Saturday, 20 de April de 2024 ISSN 1519-7670 - Ano 24 - nº 1284

Vantagens das transcrições integrais

Noticiou-se na quinta-feira-feira (14/2) decisão do STF que determina transcrever integralmente o conteúdo de interceptações telefônicas em investigações criminais de determinado processo. Passou-se imediatamente a discutir a jurisprudência. Manda o bom senso que não se exija a transcrição de tudo que foi gravado, mas dos telefonemas usados como evidências pela acusação, ou, nestes, das partes da conversa que interessam ao caso.

É inútil para o andamento do processo, seria mera catimba de advogados de defesa, exigir a transcrição ipsis literis. Digamos que um dos interlocutores, depois de tratar de negócios (com ou sem aspas), tenha tempo de sobra para contar o programa feito com as crianças no feriado (e seu interlocutor tope escutar). Querer que isso entre na obrigação de transcrever não seria razoável.

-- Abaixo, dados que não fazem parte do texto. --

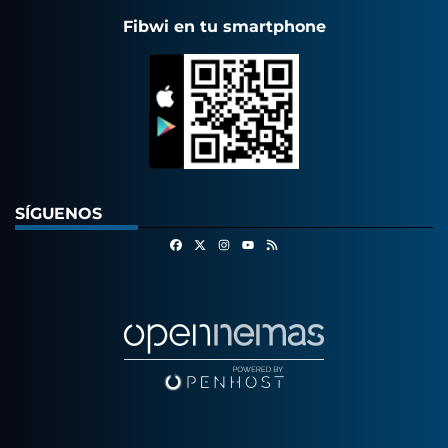
Fibwi en tu smartphone
SÍGUENOS
Facebook
X
Instagram
RSS
Youtube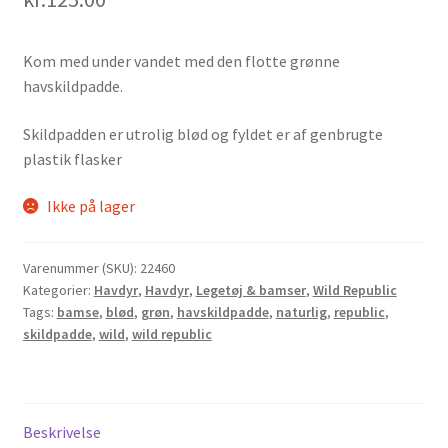
Kom med under vandet med den flotte grønne
havskildpadde.
Skildpadden er utrolig blød og fyldet er af genbrugte
plastik flasker
Ikke på lager
Varenummer (SKU):
22460
Kategorier:
Havdyr
,
Havdyr
,
Legetøj & bamser
,
Wild Republic
Tags:
bamse
,
blød
,
grøn
,
havskildpadde
,
naturlig
,
republic
,
skildpadde
,
wild
,
wild republic
Beskrivelse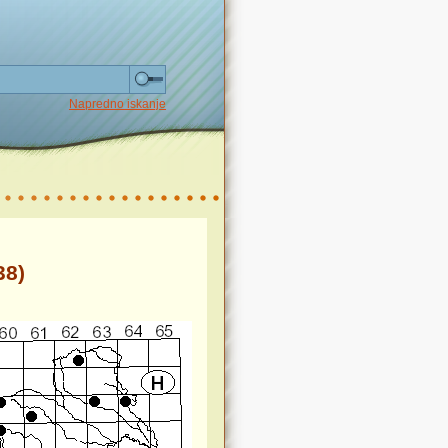
Napredno iskanje
38)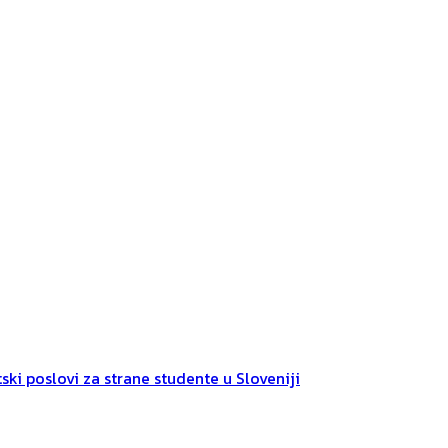
ski poslovi za strane studente u Sloveniji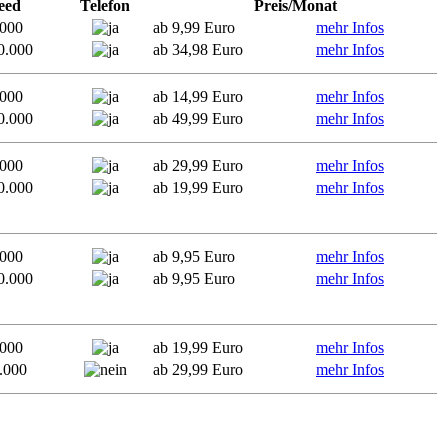
eed
Telefon
Preis/Monat
.000
ab 9,99 Euro
mehr Infos
0.000
ab 34,98 Euro
mehr Infos
.000
ab 14,99 Euro
mehr Infos
0.000
ab 49,99 Euro
mehr Infos
.000
ab 29,99 Euro
mehr Infos
0.000
ab 19,99 Euro
mehr Infos
.000
ab 9,95 Euro
mehr Infos
0.000
ab 9,95 Euro
mehr Infos
.000
ab 19,99 Euro
mehr Infos
.000
ab 29,99 Euro
mehr Infos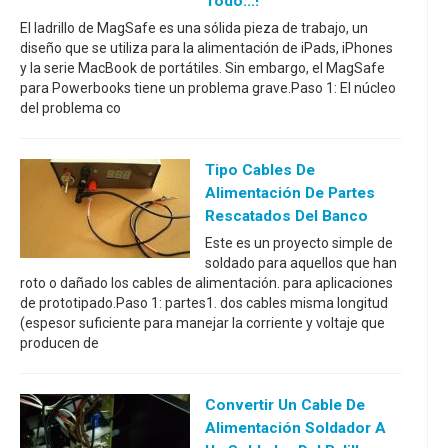
Todo...!
El ladrillo de MagSafe es una sólida pieza de trabajo, un
diseño que se utiliza para la alimentación de iPads, iPhones
y la serie MacBook de portátiles. Sin embargo, el MagSafe
para Powerbooks tiene un problema grave.Paso 1: El núcleo
del problema co
Tipo Cables De
Alimentación De Partes
Rescatados Del Banco
Este es un proyecto simple de
soldado para aquellos que han
roto o dañado los cables de alimentación. para aplicaciones
de prototipado.Paso 1: partes1. dos cables misma longitud
(espesor suficiente para manejar la corriente y voltaje que
producen de
Convertir Un Cable De
Alimentación Soldador A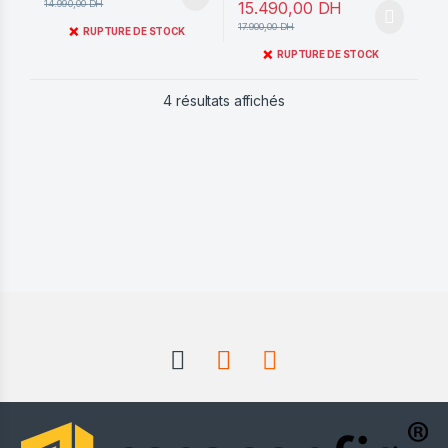
14.990,00
DH
15.490,00
DH
17.900,00
DH
❌
RUPTURE DE STOCK
❌
RUPTURE DE STOCK
Trié du plus récent au pl
4 résultats affichés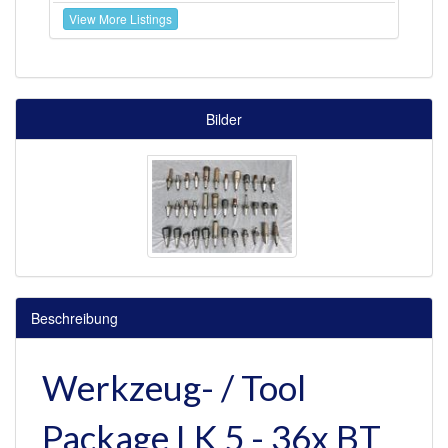
View More Listings
Bilder
Beschreibung
Werkzeug- / Tool
Package LK 5 - 36x BT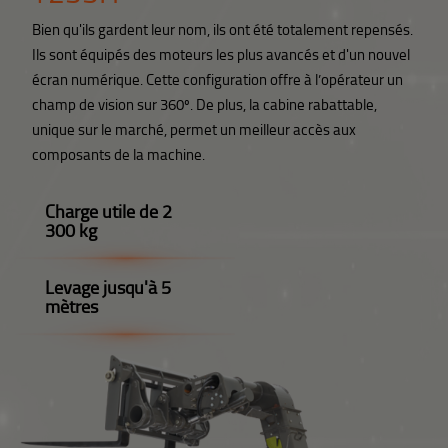
Bien qu'ils gardent leur nom, ils ont été totalement repensés.
Ils sont équipés des moteurs les plus avancés et d'un nouvel
écran numérique. Cette configuration offre à l’opérateur un
champ de vision sur 360º. De plus, la cabine rabattable,
unique sur le marché, permet un meilleur accès aux
composants de la machine.
Charge utile de 2
300 kg
Levage jusqu'à 5
mètres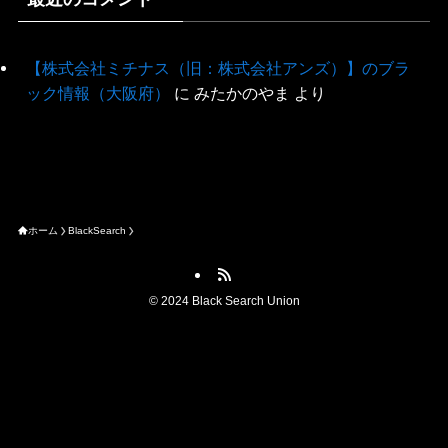
【株式会社ミチナス（旧：株式会社アンズ）】のブラ
ック情報（大阪府）
に
みたかのやま
より
ホーム
BlackSearch
©
2024 Black Search Union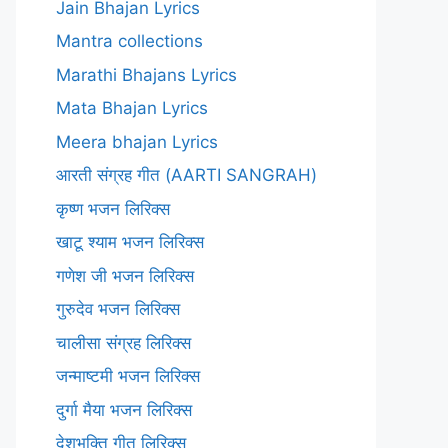
Jain Bhajan Lyrics
Mantra collections
Marathi Bhajans Lyrics
Mata Bhajan Lyrics
Meera bhajan Lyrics
आरती संग्रह गीत (AARTI SANGRAH)
कृष्ण भजन लिरिक्स
खाटू श्याम भजन लिरिक्स
गणेश जी भजन लिरिक्स
गुरुदेव भजन लिरिक्स
चालीसा संग्रह लिरिक्स
जन्माष्टमी भजन लिरिक्स
दुर्गा मैया भजन लिरिक्स
देशभक्ति गीत लिरिक्स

Entretanto, a integralidade dos trechos propriamente acusatórios é muito bem-vinda no que diz respeito a uma das partes interessadas, a mídia jornalística. Quer dizer, não será saudada com foguetório pelas redações acostumadas a trabalhar com retalhos e insinuações, loucas para ter o mais rápido possível uma matéria que “venda”. Servirá, ao contrário, para cortar as asas dos fiteiros, na acepção neológica que Alberto Dines deu ao adjetivo.

Em outras palavras, ficará mais difícil forçar a barra para extrair de diálogos fragmentários supostas evidências de escândalos. Ao mesmo tempo, é bom ter em mente que se indícios toscos decorrem do chamado trabalho porco, quase sempre o verdadeiro escândalo é muito mais grave e menos perceptível. Os jornalistas geralmente “condenam” (em suas cabeças e em sua prática) com pouco, e exatamente porque a investigação é rala deixam de atinar com problemas muito mais cabeludos.

Esto funciona así

Outra vantagem das transcrições com início, meio e fim é permitir que se façam estudos sobre o comportamento dos corruptos. Um professor, Fernando Jiménez, e um jornalista, Vicente Carbona, ambos espanhóis, fizeram uma pesquisa dessa natureza, publicada na revista mexicana Letras Libres (o PDF pode ser baixado aqui; texto em espanhol).

O estudo se chama “’Esto funciona así’: Anatomia de la corrupción em España”. Jiménez e Carbona usaram transcrições para identificar padrões de comportamento de corruptos espanhóis. Num boxe, assinalam seis “elementos do imaginário”:

1.      Os frutos da corrupção: o bolso e outros fins. O que se procura com a transação corrupta? Desde logo, o enriquecimento pessoal, mas em muitos casos existe alguma outra finalidade.

2.      “Ter a chave”: o cargo público como oportunidade. Que conceito de cargo público têm essas pessoas? O “serviço público” se apresenta como oportunidade que lhes permite “ter a chave” para satisfazer determinados interesses particulares.

2B. “Se você não faz, é um imbecil”. O conceito de cargo público como oportunidade tem um corolário – se você não aproveita a oportunidade, é um imbecil (gilipollas, no original; o termo é usado literalmente nas gravações).

3.      “Além do mais, não lhe acontecerá nada”. A ideia de impunidade. Assegura-se ao político que as consequências de participar de atividades delituosas são perfeitamente dribláveis. Os intermediários, ou brokers da corrupção, se encarregarão de assegurá-lo.

4.      “Mas não ferre o pessoal”. É condição para se aproveitar de cargo público que se jogue com certa prudência. Se alguém parte com uma perspectiva absolutamente predatória, seguramente não permanecerá muito tempo no cargo. Por isso, convém ampliar a lista dos favorecidos pelas transações corruptas.

5.      ”A coisa funciona assim”/ “é o sistema”. O quinto elemento persuasivo nessas conversas transmite a ideia da inevitabilidade da corrupção. Passa-se a idéia de que seria estranho ter expectativa diferente.

Com as devidas adaptações culturais e adequada historicização, o resumo se aplica por aqui. Afinal, é conceito arraigado a famosa “herança ibérica”. Mas certamente um estudo dessa natureza feito na terra da jabuticaba revelaria exuberante e impiedosa criatividade. No fundo, tudo condensável no berro que trinta anos atrás o grande João Rath costumava lançar na redação do Globo, pondo-se no lugar dos malandros: “E eu?! E eu!?”